### Task brief:
Starting with the line with "格力智能机器人应用将于8月7日造船焊接涂装工艺上海会演" in the entries below and going on through the line with "maar nee, veel", output every line exactly and nothing more. No pictures.

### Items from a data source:
==*==
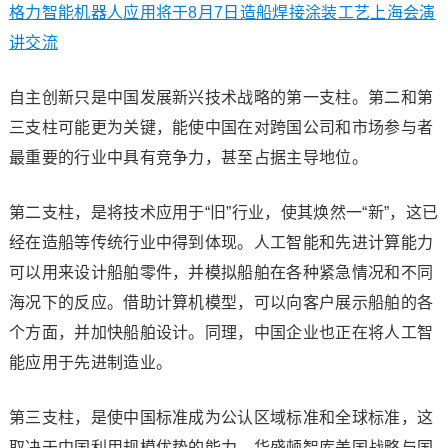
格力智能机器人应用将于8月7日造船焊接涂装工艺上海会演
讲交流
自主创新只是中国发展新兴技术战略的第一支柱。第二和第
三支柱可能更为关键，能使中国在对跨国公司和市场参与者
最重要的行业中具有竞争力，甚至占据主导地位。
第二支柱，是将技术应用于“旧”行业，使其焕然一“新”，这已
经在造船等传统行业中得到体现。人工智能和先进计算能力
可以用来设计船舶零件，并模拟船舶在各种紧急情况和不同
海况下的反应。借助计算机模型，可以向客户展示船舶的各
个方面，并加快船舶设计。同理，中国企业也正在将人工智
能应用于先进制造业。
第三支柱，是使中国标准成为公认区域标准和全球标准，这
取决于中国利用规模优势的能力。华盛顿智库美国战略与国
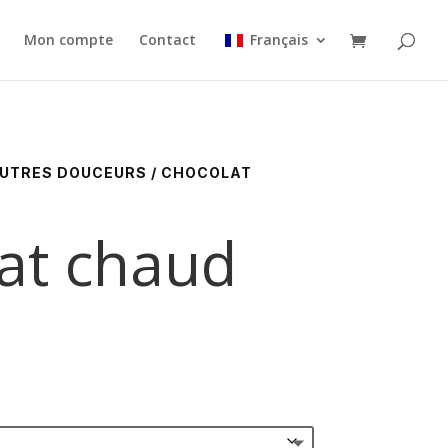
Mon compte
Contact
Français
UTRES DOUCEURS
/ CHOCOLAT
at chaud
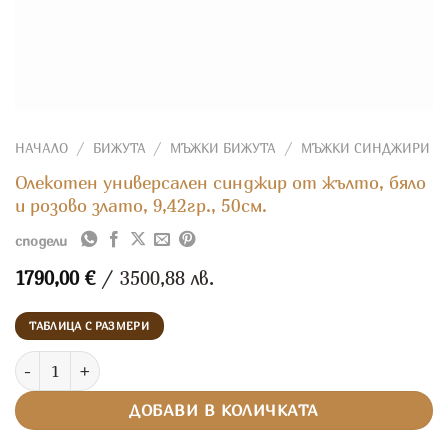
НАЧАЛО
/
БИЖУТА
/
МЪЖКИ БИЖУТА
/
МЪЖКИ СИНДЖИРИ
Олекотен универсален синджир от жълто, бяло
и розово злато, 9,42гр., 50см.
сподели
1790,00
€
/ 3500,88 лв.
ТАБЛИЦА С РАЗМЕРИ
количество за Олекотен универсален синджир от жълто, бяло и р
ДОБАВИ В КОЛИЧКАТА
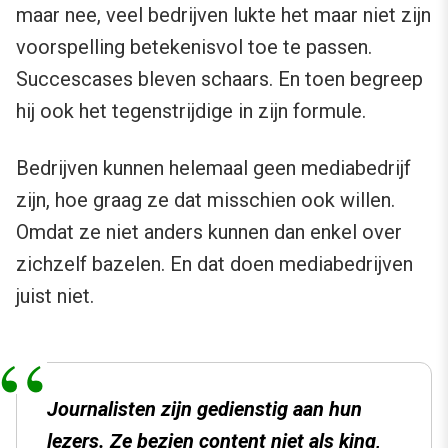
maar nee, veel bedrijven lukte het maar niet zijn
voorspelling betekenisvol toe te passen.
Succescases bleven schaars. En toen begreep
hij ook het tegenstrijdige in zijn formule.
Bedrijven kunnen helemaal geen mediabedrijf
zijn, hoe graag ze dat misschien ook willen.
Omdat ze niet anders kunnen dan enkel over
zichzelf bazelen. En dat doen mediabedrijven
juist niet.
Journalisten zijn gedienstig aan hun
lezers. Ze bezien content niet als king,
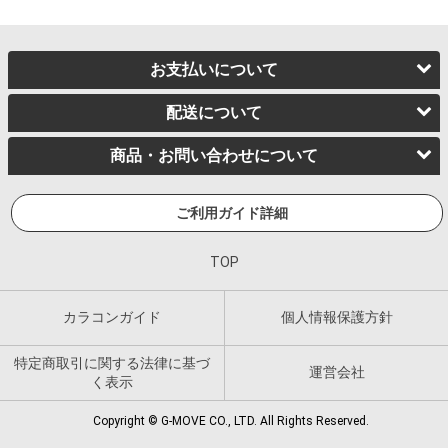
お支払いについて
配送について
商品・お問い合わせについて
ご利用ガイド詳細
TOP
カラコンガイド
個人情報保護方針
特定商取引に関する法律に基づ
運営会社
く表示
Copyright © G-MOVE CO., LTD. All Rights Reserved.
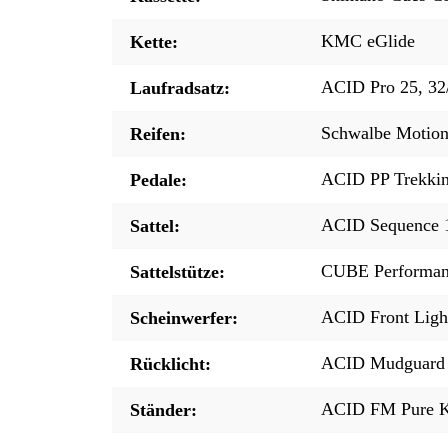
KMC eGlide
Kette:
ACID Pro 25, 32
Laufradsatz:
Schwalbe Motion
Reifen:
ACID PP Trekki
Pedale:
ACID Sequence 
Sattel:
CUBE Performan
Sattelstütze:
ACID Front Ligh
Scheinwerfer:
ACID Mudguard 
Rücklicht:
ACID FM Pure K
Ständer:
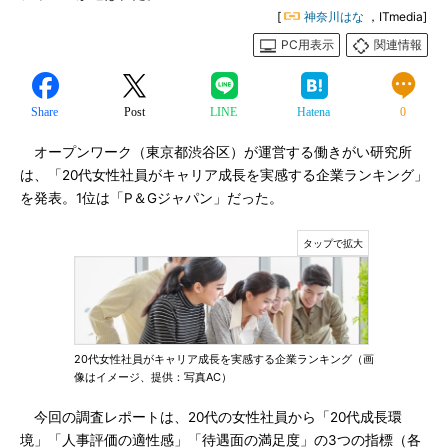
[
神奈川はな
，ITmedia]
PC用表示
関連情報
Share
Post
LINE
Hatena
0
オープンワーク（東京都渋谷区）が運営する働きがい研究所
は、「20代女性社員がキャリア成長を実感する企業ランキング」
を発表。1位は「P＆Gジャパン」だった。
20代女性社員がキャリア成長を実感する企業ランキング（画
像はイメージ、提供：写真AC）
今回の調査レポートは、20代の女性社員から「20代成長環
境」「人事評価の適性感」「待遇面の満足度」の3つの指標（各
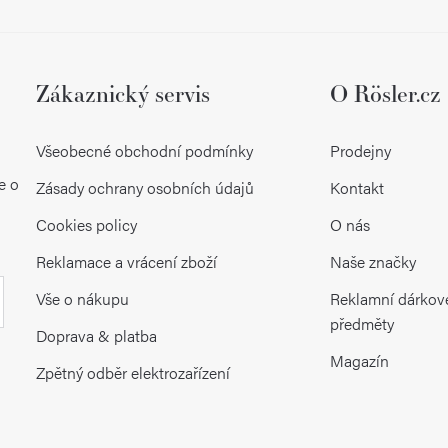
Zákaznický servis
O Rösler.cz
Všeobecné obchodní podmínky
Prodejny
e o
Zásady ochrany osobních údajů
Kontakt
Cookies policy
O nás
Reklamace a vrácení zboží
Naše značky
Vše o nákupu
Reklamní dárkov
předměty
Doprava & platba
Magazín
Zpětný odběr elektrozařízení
==*==
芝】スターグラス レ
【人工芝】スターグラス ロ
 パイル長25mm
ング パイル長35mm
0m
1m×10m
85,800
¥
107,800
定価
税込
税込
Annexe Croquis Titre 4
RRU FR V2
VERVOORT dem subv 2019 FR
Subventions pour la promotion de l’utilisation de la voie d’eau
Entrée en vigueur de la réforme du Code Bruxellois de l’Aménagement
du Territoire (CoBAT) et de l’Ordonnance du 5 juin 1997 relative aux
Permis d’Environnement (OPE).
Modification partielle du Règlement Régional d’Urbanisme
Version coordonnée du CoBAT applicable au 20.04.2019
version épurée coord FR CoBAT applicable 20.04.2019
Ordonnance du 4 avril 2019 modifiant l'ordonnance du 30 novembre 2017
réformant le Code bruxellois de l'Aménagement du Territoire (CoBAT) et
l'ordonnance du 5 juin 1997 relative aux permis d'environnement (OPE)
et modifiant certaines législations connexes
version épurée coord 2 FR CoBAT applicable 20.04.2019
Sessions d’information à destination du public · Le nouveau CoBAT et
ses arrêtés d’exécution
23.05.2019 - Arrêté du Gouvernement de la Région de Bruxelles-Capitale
==*==
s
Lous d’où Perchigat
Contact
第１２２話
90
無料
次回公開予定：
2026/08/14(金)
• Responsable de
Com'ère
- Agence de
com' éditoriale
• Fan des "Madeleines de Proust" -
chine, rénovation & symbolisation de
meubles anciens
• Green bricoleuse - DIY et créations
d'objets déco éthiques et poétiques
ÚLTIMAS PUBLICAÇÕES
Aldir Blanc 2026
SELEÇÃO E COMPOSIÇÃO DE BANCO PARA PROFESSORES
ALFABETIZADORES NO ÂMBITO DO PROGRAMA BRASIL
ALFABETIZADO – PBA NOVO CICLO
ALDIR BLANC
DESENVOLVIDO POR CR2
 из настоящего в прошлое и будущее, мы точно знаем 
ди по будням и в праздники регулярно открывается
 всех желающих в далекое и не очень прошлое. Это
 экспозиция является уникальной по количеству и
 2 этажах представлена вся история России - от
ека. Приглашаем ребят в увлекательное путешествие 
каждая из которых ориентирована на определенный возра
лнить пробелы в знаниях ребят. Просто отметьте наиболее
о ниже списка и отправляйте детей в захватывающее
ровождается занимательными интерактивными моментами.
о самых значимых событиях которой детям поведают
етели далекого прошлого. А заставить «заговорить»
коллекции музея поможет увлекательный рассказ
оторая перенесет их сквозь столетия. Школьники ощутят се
==*==
### Response below:
格力智能机器人应用将于8月7日造船焊接涂装工艺上海会演
讲交流
自主创新只是中国发展新兴技术战略的第一支柱。第二和第
三支柱可能更为关键，能使中国在对跨国公司和市场参与者
最重要的行业中具有竞争力，甚至占据主导地位。
第二支柱，是将技术应用于“旧”行业，使其焕然一“新”，这已
经在造船等传统行业中得到体现。人工智能和先进计算能力
可以用来设计船舶零件，并模拟船舶在各种紧急情况和不同
海况下的反应。借助计算机模型，可以向客户展示船舶的各
个方面，并加快船舶设计。同理，中国企业也正在将人工智
能应用于先进制造业。
第三支柱，是使中国标准成为公认区域标准和全球标准，这
取决于中国利用规模优势的能力。华盛顿智库美国战略与国
Mon compte
Contact
Français
UTRES DOUCEURS
/ CHOCOLAT
at chaud
НАЧАЛО
/
БИЖУТА
/
МЪЖКИ БИЖУТА
/
МЪЖКИ СИНДЖИРИ
Олекотен универсален синджир от жълто, бяло
и розово злато, 9,42гр., 50см.
сподели
1790,00
€
/ 3500,88 лв.
ТАБЛИЦА С РАЗМЕРИ
количество за Олекотен универсален синджир от жълто, бяло и р
ДОБАВИ В КОЛИЧКАТА
maar nee, veel bedrijven lukte het maar niet zijn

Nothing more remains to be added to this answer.